5

Deduplication via Relative Symlinks (explicit)


N
Norman Richter

When I got it right, atm the app decides whether to do deduplication via hardlink or absolute symbolic link depending on drives.
An explicit option to choose relative symbolic links for deduplication within the same drive would be nice.

A

Activity Newest / Oldest

Avatar

Team TreeSize

We will most likely implement this feature, but due to the low number of votes this does not have a high priority and will not happen in the near future.


H

hmadsen

I am using Treesize to prepare to migrate files from shared disk locations to an enterprise content management system solution (Laserfiche). I used the deduplication feature to create hardlinks for all duplicate files in the file location, but when I did a test migration of the files, the hardlinks were replaced with the files they were duplicates of due to how the hardlinks are perceived by the migration software and windows. I came up with a process to replace symbolic links with persistent links in the new enterprise content management system (so the change in environment location won't affect the functionality of the links themselves), but it requires replacing all file duplicates with symbolic links to the master files. Could this functionality be added?


Avatar

Team TreeSize

Merged with: Replace duplicate files with symbolic links

Avatar

Team TreeSize

We could extend the dialog to replace duplicates by links with the option to use symbolic links instead of hardlinks in all cases. Would this fit your needs?

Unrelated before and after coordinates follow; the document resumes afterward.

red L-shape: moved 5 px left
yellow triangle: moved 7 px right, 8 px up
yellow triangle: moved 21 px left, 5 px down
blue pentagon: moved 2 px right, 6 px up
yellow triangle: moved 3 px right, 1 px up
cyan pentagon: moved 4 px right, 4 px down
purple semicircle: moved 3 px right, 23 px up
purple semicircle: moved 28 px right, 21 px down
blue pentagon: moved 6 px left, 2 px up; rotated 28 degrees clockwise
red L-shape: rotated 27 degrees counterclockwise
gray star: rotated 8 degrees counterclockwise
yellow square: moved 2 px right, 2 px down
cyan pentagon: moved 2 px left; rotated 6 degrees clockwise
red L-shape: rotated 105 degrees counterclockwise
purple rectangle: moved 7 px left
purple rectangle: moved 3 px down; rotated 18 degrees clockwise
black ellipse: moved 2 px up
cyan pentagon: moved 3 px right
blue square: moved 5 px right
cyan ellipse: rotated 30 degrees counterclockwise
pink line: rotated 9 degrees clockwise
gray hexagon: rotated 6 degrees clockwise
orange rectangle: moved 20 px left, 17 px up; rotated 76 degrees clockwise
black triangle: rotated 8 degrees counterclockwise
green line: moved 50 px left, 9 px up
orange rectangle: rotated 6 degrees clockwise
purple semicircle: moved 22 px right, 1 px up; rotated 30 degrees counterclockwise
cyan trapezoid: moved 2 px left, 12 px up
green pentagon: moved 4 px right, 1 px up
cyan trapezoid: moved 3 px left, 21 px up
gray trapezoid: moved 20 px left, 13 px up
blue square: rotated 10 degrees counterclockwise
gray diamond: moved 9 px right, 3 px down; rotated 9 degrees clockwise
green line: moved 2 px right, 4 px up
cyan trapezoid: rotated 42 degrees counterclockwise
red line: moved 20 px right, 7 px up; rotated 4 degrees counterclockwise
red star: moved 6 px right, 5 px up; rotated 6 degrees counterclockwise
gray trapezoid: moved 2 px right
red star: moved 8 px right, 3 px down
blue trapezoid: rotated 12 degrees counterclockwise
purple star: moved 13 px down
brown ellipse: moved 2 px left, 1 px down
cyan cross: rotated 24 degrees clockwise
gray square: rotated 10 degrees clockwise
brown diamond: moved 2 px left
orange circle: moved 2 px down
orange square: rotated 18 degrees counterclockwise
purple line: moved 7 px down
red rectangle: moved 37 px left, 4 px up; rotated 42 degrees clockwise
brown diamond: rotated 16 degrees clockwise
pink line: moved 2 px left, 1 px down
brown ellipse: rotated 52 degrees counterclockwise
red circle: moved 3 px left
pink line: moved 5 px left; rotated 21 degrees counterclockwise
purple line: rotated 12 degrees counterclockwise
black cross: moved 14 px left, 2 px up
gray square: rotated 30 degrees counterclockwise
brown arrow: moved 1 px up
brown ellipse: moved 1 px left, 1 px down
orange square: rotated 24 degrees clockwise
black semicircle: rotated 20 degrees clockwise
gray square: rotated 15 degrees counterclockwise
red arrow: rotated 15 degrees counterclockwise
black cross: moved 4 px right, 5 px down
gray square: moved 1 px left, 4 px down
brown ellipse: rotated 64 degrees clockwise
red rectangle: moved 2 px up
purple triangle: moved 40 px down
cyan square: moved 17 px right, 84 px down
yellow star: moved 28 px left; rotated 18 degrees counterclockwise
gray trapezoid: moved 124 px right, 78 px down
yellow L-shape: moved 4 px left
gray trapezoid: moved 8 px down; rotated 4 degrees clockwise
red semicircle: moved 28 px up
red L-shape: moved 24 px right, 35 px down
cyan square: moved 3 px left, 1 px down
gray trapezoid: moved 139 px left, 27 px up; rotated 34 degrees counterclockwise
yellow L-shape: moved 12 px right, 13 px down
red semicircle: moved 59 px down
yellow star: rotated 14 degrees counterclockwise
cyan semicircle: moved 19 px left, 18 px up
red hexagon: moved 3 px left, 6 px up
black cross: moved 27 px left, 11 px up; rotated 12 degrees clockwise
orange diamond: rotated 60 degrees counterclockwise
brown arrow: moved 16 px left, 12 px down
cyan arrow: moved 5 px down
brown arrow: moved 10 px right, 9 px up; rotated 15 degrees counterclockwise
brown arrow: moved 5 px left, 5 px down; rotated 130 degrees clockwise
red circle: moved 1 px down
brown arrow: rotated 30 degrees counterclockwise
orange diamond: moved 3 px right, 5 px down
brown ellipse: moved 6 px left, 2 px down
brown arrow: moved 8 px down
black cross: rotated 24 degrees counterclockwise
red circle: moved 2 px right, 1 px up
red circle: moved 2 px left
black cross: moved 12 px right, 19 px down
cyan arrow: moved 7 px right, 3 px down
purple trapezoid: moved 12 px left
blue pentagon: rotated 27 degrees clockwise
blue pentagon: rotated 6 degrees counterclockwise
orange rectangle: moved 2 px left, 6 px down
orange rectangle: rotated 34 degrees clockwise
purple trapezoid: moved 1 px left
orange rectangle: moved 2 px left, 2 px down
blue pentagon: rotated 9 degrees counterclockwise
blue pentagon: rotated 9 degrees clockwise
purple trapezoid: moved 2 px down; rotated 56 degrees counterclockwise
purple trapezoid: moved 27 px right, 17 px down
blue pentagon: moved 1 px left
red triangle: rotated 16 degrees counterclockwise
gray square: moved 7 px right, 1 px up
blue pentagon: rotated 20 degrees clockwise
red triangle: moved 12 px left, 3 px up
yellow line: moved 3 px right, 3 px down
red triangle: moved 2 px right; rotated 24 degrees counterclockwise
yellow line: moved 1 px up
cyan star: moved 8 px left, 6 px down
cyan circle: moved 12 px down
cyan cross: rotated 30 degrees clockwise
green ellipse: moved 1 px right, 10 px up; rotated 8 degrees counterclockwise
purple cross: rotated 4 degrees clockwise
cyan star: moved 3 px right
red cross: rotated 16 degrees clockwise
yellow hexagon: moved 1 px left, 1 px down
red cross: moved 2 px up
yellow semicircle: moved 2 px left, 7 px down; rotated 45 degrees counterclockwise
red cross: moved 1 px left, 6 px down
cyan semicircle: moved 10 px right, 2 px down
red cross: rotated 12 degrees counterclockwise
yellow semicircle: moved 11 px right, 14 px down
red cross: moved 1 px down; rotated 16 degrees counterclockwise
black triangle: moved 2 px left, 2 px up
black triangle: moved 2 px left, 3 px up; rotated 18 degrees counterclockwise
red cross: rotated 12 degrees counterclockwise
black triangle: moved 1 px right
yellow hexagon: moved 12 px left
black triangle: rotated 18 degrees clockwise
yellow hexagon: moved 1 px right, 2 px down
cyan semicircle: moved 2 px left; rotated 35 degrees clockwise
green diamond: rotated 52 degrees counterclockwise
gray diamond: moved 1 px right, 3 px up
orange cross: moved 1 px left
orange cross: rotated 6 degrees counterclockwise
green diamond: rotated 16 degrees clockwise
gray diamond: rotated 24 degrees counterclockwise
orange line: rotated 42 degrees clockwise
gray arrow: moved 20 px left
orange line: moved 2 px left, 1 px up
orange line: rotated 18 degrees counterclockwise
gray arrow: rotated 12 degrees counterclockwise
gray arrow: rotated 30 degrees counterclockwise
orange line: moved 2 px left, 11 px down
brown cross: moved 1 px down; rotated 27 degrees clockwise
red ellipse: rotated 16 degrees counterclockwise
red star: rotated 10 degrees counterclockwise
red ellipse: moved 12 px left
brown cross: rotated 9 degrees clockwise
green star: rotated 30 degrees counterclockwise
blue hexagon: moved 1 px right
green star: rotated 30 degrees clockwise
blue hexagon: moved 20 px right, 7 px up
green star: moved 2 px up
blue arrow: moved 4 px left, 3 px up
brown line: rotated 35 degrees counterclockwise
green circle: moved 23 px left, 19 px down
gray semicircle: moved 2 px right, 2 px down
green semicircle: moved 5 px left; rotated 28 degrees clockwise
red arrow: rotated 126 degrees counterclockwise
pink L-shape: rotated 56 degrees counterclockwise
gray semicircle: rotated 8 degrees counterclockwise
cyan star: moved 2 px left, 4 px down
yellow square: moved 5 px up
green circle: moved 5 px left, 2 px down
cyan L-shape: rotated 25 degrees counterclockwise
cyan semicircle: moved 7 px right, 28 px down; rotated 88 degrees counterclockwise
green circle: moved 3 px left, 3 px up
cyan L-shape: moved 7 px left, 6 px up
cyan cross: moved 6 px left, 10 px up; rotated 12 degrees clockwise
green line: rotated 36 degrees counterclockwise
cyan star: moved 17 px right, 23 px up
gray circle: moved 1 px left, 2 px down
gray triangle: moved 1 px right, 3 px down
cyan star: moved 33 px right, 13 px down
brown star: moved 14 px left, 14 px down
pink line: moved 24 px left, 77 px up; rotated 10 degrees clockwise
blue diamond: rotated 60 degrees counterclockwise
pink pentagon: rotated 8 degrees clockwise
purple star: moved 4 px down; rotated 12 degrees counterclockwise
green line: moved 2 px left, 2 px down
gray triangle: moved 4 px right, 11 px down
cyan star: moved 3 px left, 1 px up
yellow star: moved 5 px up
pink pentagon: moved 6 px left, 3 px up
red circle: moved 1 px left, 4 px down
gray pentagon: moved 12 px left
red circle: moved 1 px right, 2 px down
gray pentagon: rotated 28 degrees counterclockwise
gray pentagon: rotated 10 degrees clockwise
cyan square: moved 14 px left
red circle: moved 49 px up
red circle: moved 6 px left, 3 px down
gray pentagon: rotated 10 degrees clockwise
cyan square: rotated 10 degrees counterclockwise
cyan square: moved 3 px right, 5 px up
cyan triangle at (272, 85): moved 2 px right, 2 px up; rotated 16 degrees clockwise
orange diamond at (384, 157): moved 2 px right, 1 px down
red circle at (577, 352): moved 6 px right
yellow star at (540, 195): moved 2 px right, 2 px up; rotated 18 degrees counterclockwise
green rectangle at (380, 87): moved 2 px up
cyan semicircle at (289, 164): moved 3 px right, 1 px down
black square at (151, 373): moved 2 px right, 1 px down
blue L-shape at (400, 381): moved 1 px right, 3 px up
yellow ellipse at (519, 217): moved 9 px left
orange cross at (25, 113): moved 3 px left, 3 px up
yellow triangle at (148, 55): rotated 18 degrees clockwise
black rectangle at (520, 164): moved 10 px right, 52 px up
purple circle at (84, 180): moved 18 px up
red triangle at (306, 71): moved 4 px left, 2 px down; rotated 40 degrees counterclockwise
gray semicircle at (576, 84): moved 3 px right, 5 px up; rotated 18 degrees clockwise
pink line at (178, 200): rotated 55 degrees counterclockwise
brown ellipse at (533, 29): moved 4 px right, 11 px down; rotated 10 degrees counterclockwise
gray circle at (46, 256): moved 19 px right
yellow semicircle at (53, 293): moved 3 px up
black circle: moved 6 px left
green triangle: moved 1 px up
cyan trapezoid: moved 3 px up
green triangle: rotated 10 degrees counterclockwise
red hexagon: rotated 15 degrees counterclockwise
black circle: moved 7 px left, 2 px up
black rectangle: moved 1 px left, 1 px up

While all hardlinks to a file are equal, there needs to be one original among the duplicates to that the other symbolic links point. How would you choose this original? Would you specify a drive or path that should work as the original / reference location?


  • H
H

hmadsen

yes it would! Being able to choose a criteria for the original (edited date, location) would be helpful, but at this point I'm really seeking to reduce the quantity of copies that we have throughout our fileshare (and going into our new system, which has no meaningful way of deduplicating files).


N

Norman Richter


Avatar

Team TreeSize

Status changed to: Open

Avatar

Team TreeSize

Status changed to: Under review

Avatar

Team TreeSize

May I ask why you would prefer relative symlinks over hardlinks? I don't see any advantages.


N

Norman Richter

For me relative symlinks can be more useful than hardlinks in some special scenarios.
E.g. if you want to make a linking explicit, so that the user recognizes on first sight that he is working on duplicates (or links).
On Windows a symlink really tells "I am a link" and therefore kind of a duplicate.
For example if you take a selection / aggregation out of a bigger collection and store it in another place on the same drive. It could be an important hint for the one who finds the selection (containing out of symlinks) that there is a bigger source and where to find it. This meta-information is lost without special searching, if you would make the selection just out of hardlinks - they seem kind of decoupled if you view them through Windows standard tools that don't support special hardlink handling.
Sometimes you just wish to keep this coupling between link and source in an explicit way because it creates some meta-information.


  • H
H

hmadsen

I'll add a case here that could illustrate other values in a file migration context:

when we're migrating files from our shared drive to our new content management system (Laserfiche), hardlinks are read as being the same as the original files, so the imported files are restored to duplicates upon import to the new system.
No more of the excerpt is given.